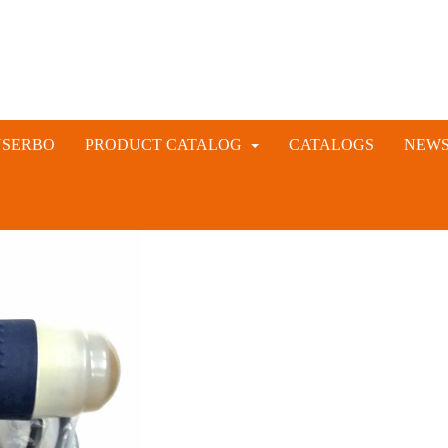
NSERBO
PRODUCT CATALOG
CATALOGS
NEW
VETERINARY AND LIVESTOCK INSTRUMENTS
RABBIT ARTIFICIAL INSEMINATION AND VACCINE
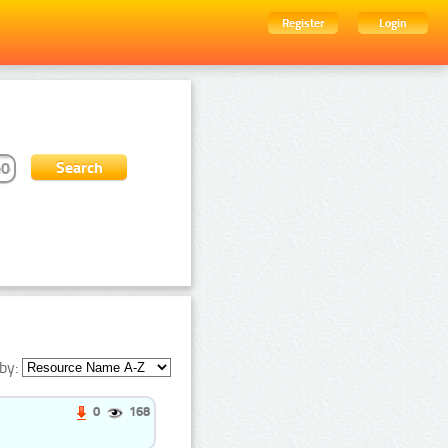
Register
Login
by:
0
168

━━━━━━━━━━━━━━━━━━━━

### TASK REQUIREMENTS
Output all the material above exactly once more, leaving every picture out.

### TASK OUTPUT
NSERBO
PRODUCT CATALOG
CATALOGS
NEW
VETERINARY AND LIVESTOCK INSTRUMENTS
RABBIT ARTIFICIAL INSEMINATION AND VACCINE
Register
Login
by:
0
168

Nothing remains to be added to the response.